'Kalau Jadi Karyawan Swasta, Anggota DPR Pasti Sudah Dipecat!'

| 29 Oct 2019 18:41
'Kalau Jadi Karyawan Swasta, Anggota DPR Pasti Sudah Dipecat!'
Lucius Karus (Wardhany Tsa Tsia)
Jakarta, era.id - Sudah hampir sebulan, anggota DPR RI periode 2019-2024 menjabat. Namun, anggota legislatif penghuni gedung kura-kura itu sepertinya benar-benar mengambil analogi hewan kura-kura yang berjalan lambat. Persis seperti kinerja mereka saat ini.

Karena terlalu lama dalam bergerak di awal masa jabatannya, Peneliti Forum Masyarakat Peduli Parlemen Indonesia (Formappi), Lucius Karus bahkan berkelakar, jika ada pegawai swasta yang kerjanya lambat seperti anggota DPR maka sudah pasti dia bakal dipecat dari perusahaannya.

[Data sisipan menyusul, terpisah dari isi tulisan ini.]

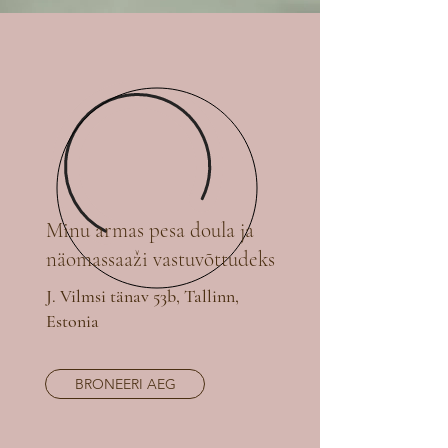
Minu armas pesa doula ja
näomassaaži vastuvõttudeks
J. Vilmsi tänav 53b, Tallinn,
Estonia
BRONEERI AEG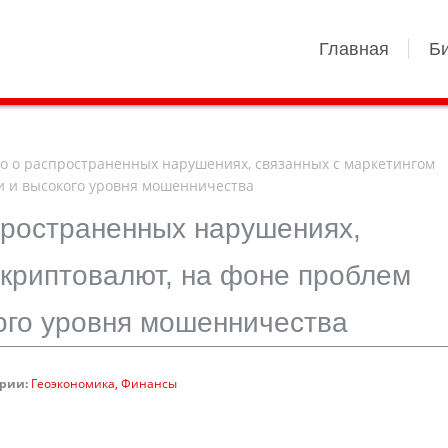
Главная
Б
о о распространенных нарушениях, связанных с маркетингом
и и высокого уровня мошенничества
пространенных нарушениях,
 криптовалют, на фоне проблем
ого уровня мошенничества
рии:
Геоэкономика
Финансы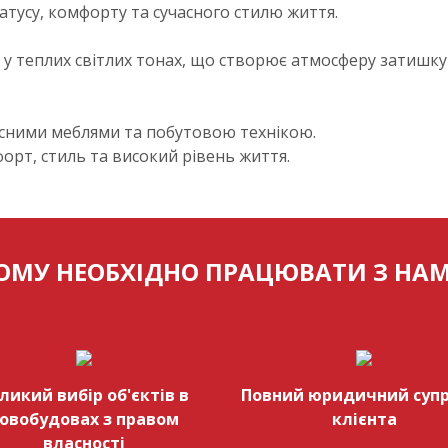
атусу, комфорту та сучасного стилю життя.
у теплих світлих тонах, що створює атмосферу затишку 
сними меблями та побутовою технікою.
форт, стиль та високий рівень життя.
ОМУ НЕОБХІДНО ПРАЦЮВАТИ З НА
ликий вибір об'єктів в
Повний юридичний супр
овобудовах з правом
клієнта
власності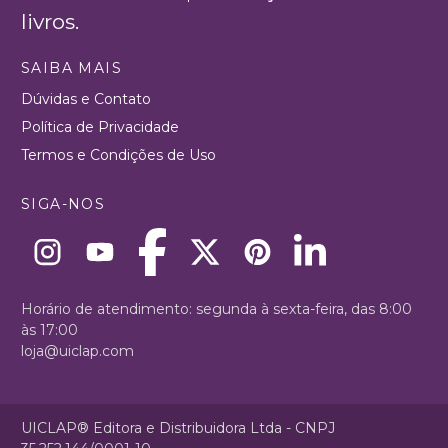
livros.
SAIBA MAIS
Dúvidas e Contato
Política de Privacidade
Termos e Condições de Uso
SIGA-NOS
Horário de atendimento: segunda à sexta-feira, das 8:00
às 17:00
loja@uiclap.com
UICLAP® Editora e Distribuidora Ltda - CNPJ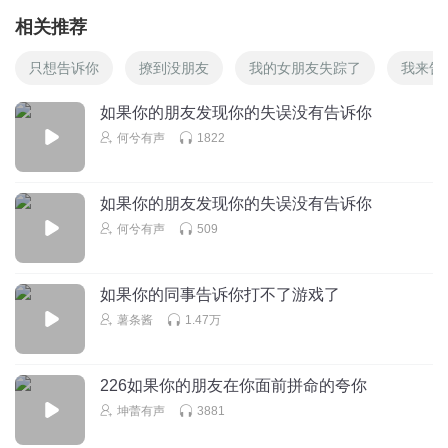
相关推荐
只想告诉你
撩到没朋友
我的女朋友失踪了
我来告
如果你的朋友发现你的失误没有告诉你
何兮有声
1822
如果你的朋友发现你的失误没有告诉你
何兮有声
509
如果你的同事告诉你打不了游戏了
薯条酱
1.47万
226如果你的朋友在你面前拼命的夸你
坤蕾有声
3881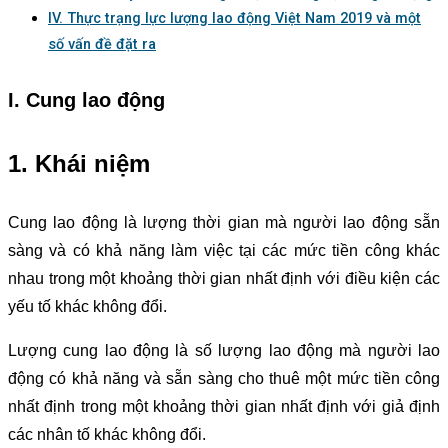
IV. Thực trạng lực lượng lao động Việt Nam 2019 và một
số vấn đề đặt ra
I. Cung lao động
1. Khái niệm
Cung lao động là lượng thời gian mà người lao động sẵn
sàng và có khả năng làm việc tại các mức tiền công khác
nhau trong một khoảng thời gian nhất định với điều kiện các
yếu tố khác không đổi.
Lượng cung lao động là số lượng lao động mà người lao
động có khả năng và sẵn sàng cho thuê một mức tiền công
nhất định trong một khoảng thời gian nhất định với giả định
các nhân tố khác không đổi.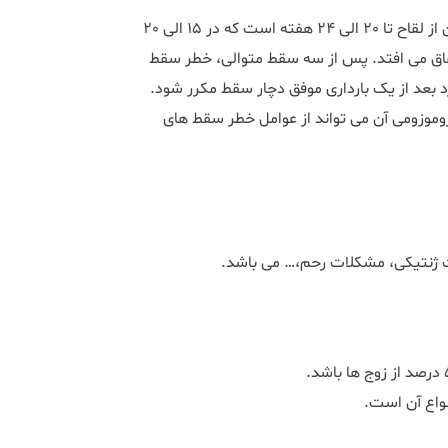
شایع ترین عارضه بارداری، سقط خود به خودی است. معمولا زمان آن از لقاح تا 20 الی 24 هفته است که در 15 الی 20
فاق می افتد. پس از سه سقط متوالی، خطر سقط
. ممکن است فرد بعد از یک بارداری موفق دچار سقط مکرر شود.
موزومی آن می تواند از عوامل خطر سقط های
 ژنتیکی، مشکلات رحم،… می باشد.
نواع آن است.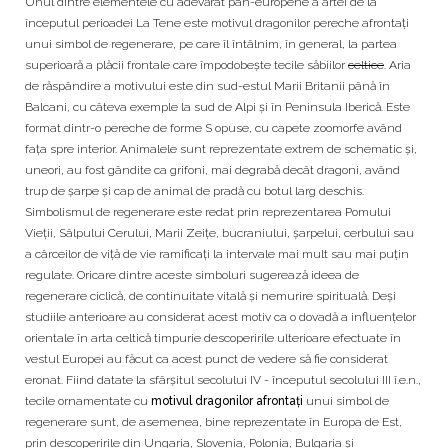
Unul dintre elementele cu adevărat pan-europene a artei de la
începutul perioadei La Tene este motivul dragonilor pereche afrontaţi
unui simbol de regenerare, pe care îl întâlnim, în general, la partea
superioară a plăcii frontale care împodobește tecile săbiilor
celtice
. Aria
de răspândire a motivului este din sud-estul Marii Britanii până în
Balcani, cu câteva exemple la sud de Alpi și în Peninsula Iberică. Este
format dintr-o pereche de forme S opuse, cu capete zoomorfe având
fața spre interior. Animalele sunt reprezentate extrem de schematic și,
uneori, au fost gândite ca grifoni, mai degrabă decât dragoni, având
trup de şarpe şi cap de animal de pradă cu botul larg deschis.
Simbolismul de regenerare este redat prin reprezentarea Pomului
Vieții, Sâlpului Cerului, Marii Zeițe, bucraniului, șarpelui, cerbului sau
a cârceilor de viţă de vie ramificați la intervale mai mult sau mai puţin
regulate. Oricare dintre aceste simboluri sugerează ideea de
regenerare ciclică, de continuitate vitală și nemurire spirituală. Deși
studiile anterioare au considerat acest motiv ca o dovadă a influențelor
orientale în arta celtică timpurie descoperirile ulterioare efectuate în
vestul Europei au făcut ca acest punct de vedere să fie considerat
eronat. Fiind datate la sfârşitul secolului IV - începutul secolului III î.e.n.,
tecile ornamentate cu
motivul dragonilor afrontaţi
unui simbol de
regenerare sunt, de asemenea, bine reprezentate în Europa de Est,
prin descoperirile din Ungaria, Slovenia, Polonia, Bulgaria și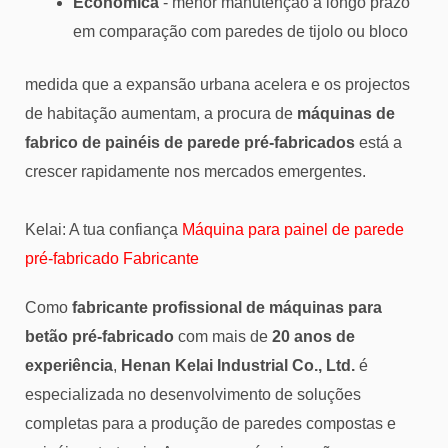
Económica
- menor manutenção a longo prazo
em comparação com paredes de tijolo ou bloco
medida que a expansão urbana acelera e os projectos
de habitação aumentam, a procura de
máquinas de
fabrico de painéis de parede pré-fabricados
está a
crescer rapidamente nos mercados emergentes.
Kelai: A tua confiança
Máquina para painel de parede
pré-fabricado Fabricante
Como
fabricante profissional de máquinas para
betão pré-fabricado
com mais de
20 anos de
experiência
,
Henan Kelai Industrial Co., Ltd.
é
especializada no desenvolvimento de soluções
completas para a produção de paredes compostas e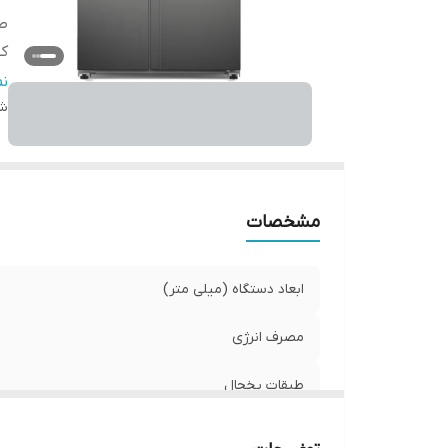
ط
کش
آ
ن
شن
یخ
سا
قا
ه
مشخصات
ابعاد دستگاه (میلی متر)
مصرف انرژی
طبقات یخجال
کشوها و طبقات فریزر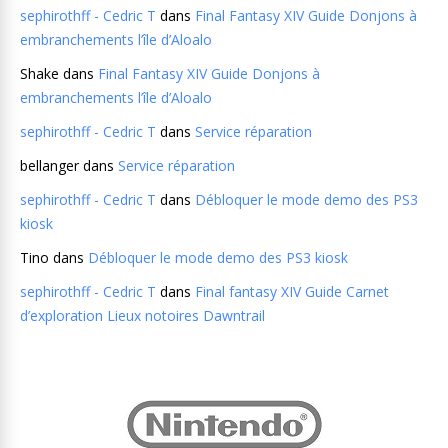
sephirothff - Cedric T
dans
Final Fantasy XIV Guide Donjons à
embranchements l’île d’Aloalo
Shake
dans
Final Fantasy XIV Guide Donjons à
embranchements l’île d’Aloalo
sephirothff - Cedric T
dans
Service réparation
bellanger
dans
Service réparation
sephirothff - Cedric T
dans
Débloquer le mode demo des PS3
kiosk
Tino
dans
Débloquer le mode demo des PS3 kiosk
sephirothff - Cedric T
dans
Final fantasy XIV Guide Carnet
d’exploration Lieux notoires Dawntrail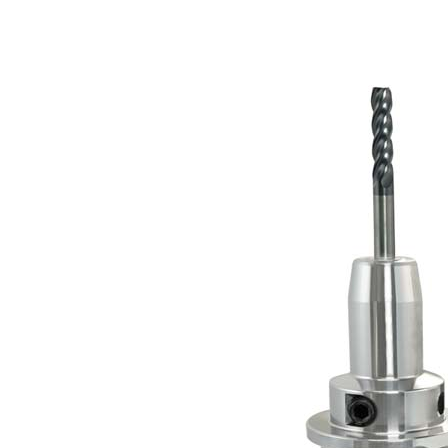
Portautens
Macchina
Portautens
Testa ad angolo
Portautens
PSC
DIN 69893 
DIN 69893 
DIN 69893 
DIN69893 (
DIN2080-N
GOST 25827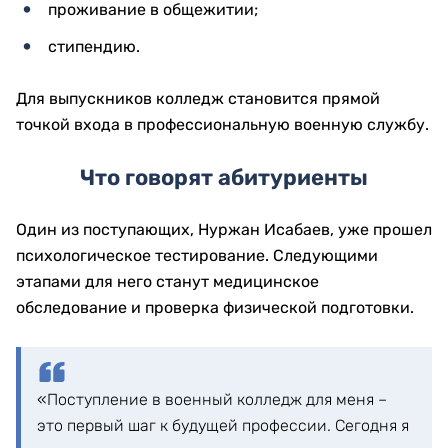
проживание в общежитии;
стипендию.
Для выпускников колледж становится прямой
точкой входа в профессиональную военную службу.
Что говорят абитуриенты
Один из поступающих, Нуржан Исабаев, уже прошел
психологическое тестирование. Следующими
этапами для него станут медицинское
обследование и проверка физической подготовки.
«Поступление в военный колледж для меня –
это первый шаг к будущей профессии. Сегодня я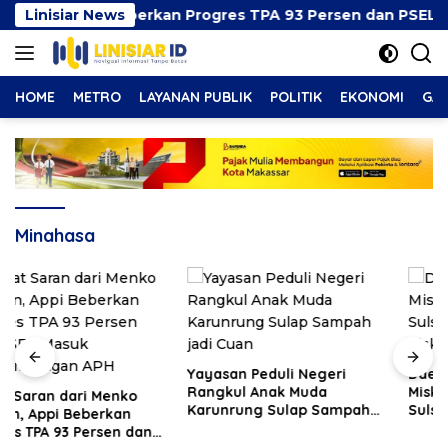
Langsung
angan, Appi Beberkan Progres TPA 93 Persen dan PSEL M
Linisiar News
ke
konten
HOME
METRO
LAYANAN PUBLIK
POLITIK
EKONOMI
GAY
Minahasa
Yayasan Peduli Negeri
Daerah Kaya SDA Masih
Rangkul Anak Muda
Miskin Anggaran, ICMI
Karunrung Sulap Sampah
Sulsel Dorong Reformasi
jadi Cuan
Fiskal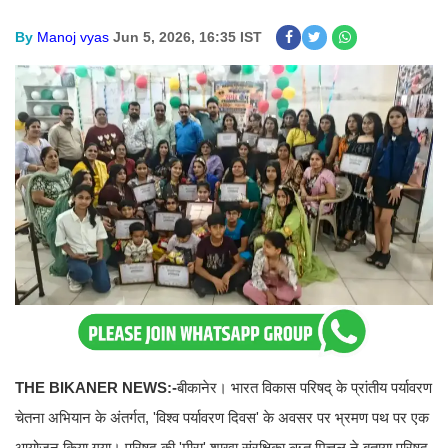
By
Manoj vyas
Jun 5, 2026, 16:35 IST
THE BIKANER NEWS:-
बीकानेर। भारत विकास परिषद् के प्रांतीय पर्यावरण
चेतना अभियान के अंतर्गत, 'विश्व पर्यावरण दिवस' के अवसर पर भ्रमण पथ पर एक
आयोजन किया गया। परिषद् की 'मीरा' शाखा संरक्षिका ऋतु मित्तल ने बताया परिषद्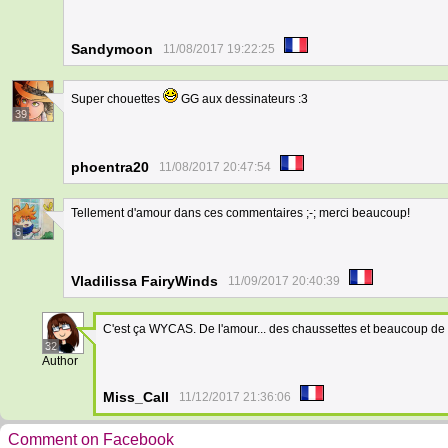
Sandymoon
11/08/2017 19:22:25
Super chouettes
GG aux dessinateurs :3
39
phoentra20
11/08/2017 20:47:54
Tellement d'amour dans ces commentaires ;-; merci beaucoup!
6
Vladilissa FairyWinds
11/09/2017 20:40:39
C'est ça WYCAS. De l'amour... des chaussettes et beaucoup d
32
Author
Miss_Call
11/12/2017 21:36:06
Comment on Facebook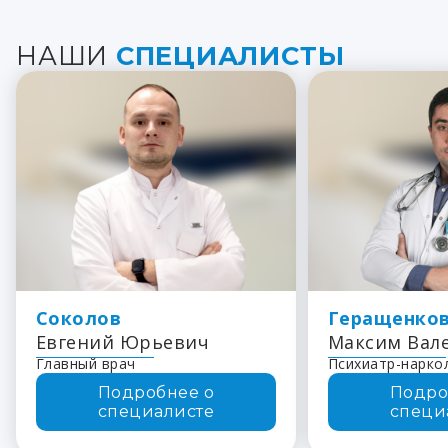
НАШИ
СПЕЦИАЛИСТЫ
Соколов
Геращенко
Евгений Юрьевич
Максим Вал
Главный врач
Психиатр-нарко
Подробнее о
Подро
специалисте
специ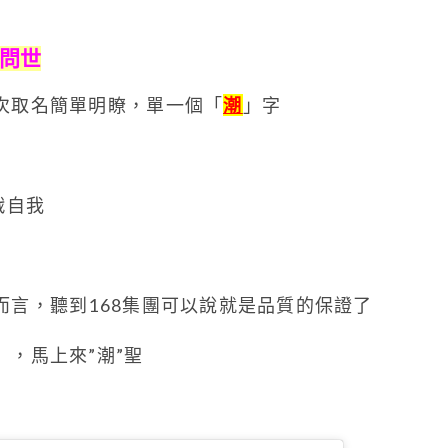
新問世
次取名簡單明瞭，單一個「
潮
」字
戰自我
而言，聽到168集團可以說就是品質的保證了
」，馬上來”潮”聖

"Para anggota DPR periode ini, sudah menjabat satu bulan tapi belum kerja apa-apa. Kalau pegawai swasta sudah dipecat itu biasanya," kata Lucius dalam sebuah diskusi di kawasan Menteng, Jakarta Pusat, Selasa (29/10/2019).

Baca Juga: Melihat dari Dekat Pembuatan Tenun Maumere di Sarinah

Dia mengatakan, DPR periode 2019-2024 memang banyak menghadapi masalah pelik sejak awal mereka menjabat, yaitu demonstrasi mahasiswa yang mengkritik berbagai kebijakan DPR di akhir masa jabatan periode 2014-2019.

Tak hanya demonstrasi, kata Lucius, berbagai lobi politik alot juga disebut cukup mengganggu dan membuat para anggota DPR itu tak bisa bekerja maksimal di bulan pertama mereka menjabat. Tapi bukankah mereka sudah mencicipi gaji pertama mereka yang tak pernah terlambat turun?

Dia berharap anggota DPR yang kini menjabat harus mampu menunjukkan kesungguhannya dalam menciptakan perubahan. Apalagi di periode ini, Lucius menilai dinamika politik akan berjalan lebih kondusif dibandingkan periode sebelumnya.

"Gejolak politik akan sangat minim, khususnya karena persatuan sudah bisa dipastikan. Sehingga pekerjaan bisa dilakukan dengan leluasa," ungkapnya.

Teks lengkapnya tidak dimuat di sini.